Murphy’s career as an educator is intrinsically linked with her artistic ideology. She believes every human is a piece of art and should value themselves as one would a piece of art. This approach also helped many of her students who did not value themselves enough. Murphy is also passionate about her community as an African American woman and uses her art to convey the vibrant personalities that make up her community. Her artwork is dedicated solely to depicting black people as art forms, a subcategory dubbed black portraiture. One of the most striking features of her artwork is the fact that the paint reaches outside the frame. In Murphy’s own words, she paints out the frame because their sauce cannot be contained. Her artwork affirms the massive underbelly of talent and colorful personalities that make up the black community in the United States.

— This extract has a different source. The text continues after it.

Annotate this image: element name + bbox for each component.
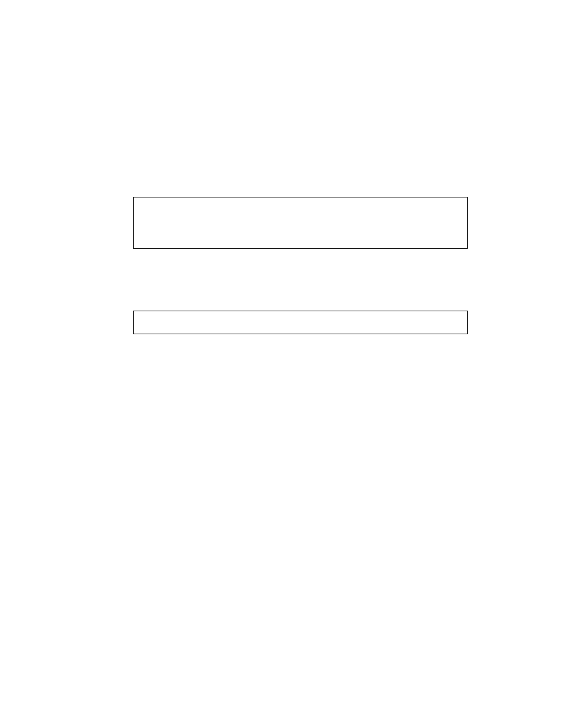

Murphy launched her solo exhibition titled “Le Drip: The Uncontainable Sauce of Black Excellence” in 2022, which is a series dedicated to celebrating the magic, resilience, and unquestionable talent of the black community. Each piece in the exhibition focuses on Blu’s muses and juxtaposes current and historical black figures to create a narrative related to the history of black people in the United States. Murphy is also dyslexic and uses her graffiti tag to portray to the viewer what letters look like to her. The jumbled letters in the tag give the painting Murphy’s signature touch. The paint dripping outside the frame is not only a clever play on the exhibition's title, but it is also a message that the black community cannot be put into a box and framed.
Murphy’s ideology of humans as art is sorely needed in times like these when exposure to social media has made self-worth plummet, especially in younger individuals. Her work as an educator, uplifting and encouraging black children to express themselves, is meaningful beyond words. Art was always meant to be a tool to improve humanity, and Murphy has admirably used her skills to acknowledge a community that has long been persecuted and made to doubt its place in the world.